Federal District Court Dismisses Putative Class Action Against Sherwin-Williams
August 21, 2018
A federal district court judge granted The Sherwin-Williams Company’s motion to dismiss an environmental and toxic tort class action. Plaintiffs in Brad Lafferty, et al. v. The Sherwin-Williams Company, Case No. 1:17-cv-06321 (D.N.J. Aug. 21, 2018) alleged that Sherwin-Williams’s operation of a paint manufacturing plant in Gibbsboro, NJ from 1851 to 1978 resulted in the environmental releases of hazardous substances. Residents living near the plant filed a putative class action seeking personal injury, property damage, and medical monitoring damages. The EPA is currently overseeing Sherwin-Williams’s remediation efforts at the Gibbsboro plant. Plaintiffs complained that Sherwin-Williams failed to adequately investigate and remediate the contamination.
The District of New Jersey found that plaintiffs’ claims of inadequate remediation were preempted by CERCLA, relying on the 10th Circuit’s decision in New Mexico v. General Elec.
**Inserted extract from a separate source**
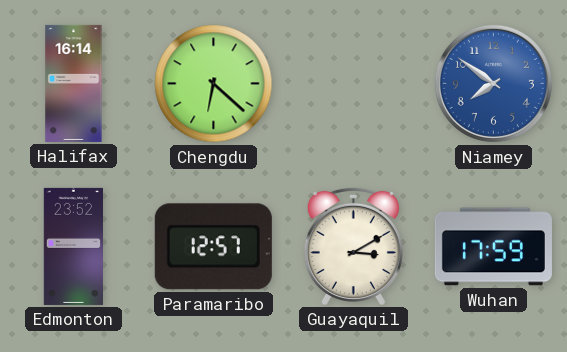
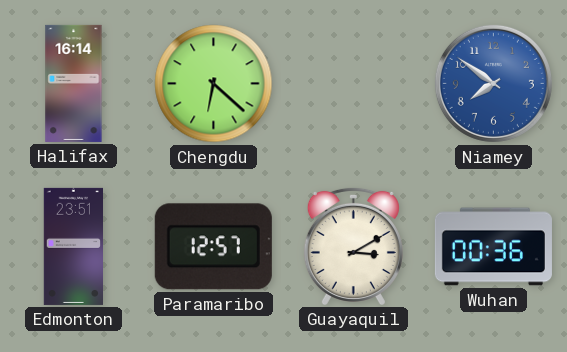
Edmonton: 23:52 -> 23:51
Wuhan: 17:59 -> 00:36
Co., 467 F.3d 1223 (10th Cir. 2006), where the court held that federal law barred a state attorney general from claiming an EPA-ordered remediation plan was inadequate. The court then dismissed the medical monitoring claims because plaintiffs had failed to “identify specific substances to which Plaintiffs were actually exposed” that gave rise to injury. See Brad Lafferty, et al. v. The Sherwin-Williams Company, et al., Case No. 1:17-cv-06321, at *8 (D.N.J. Aug. 21, 2018) (emphasis in original). The court further determined that plaintiffs did not adequately plead the necessary elements for class certification under Rule 23, such as common issues or ascertainability, and in doing so, held that “within the Third Circuit Rule 12 can be used to dismiss class allegations that fail to satisfy Fed. R. Civ. P. 12(b)(6).” Id. at *9-11. In dismissing the case, the court did not give plaintiffs an opportunity to file an amended complaint.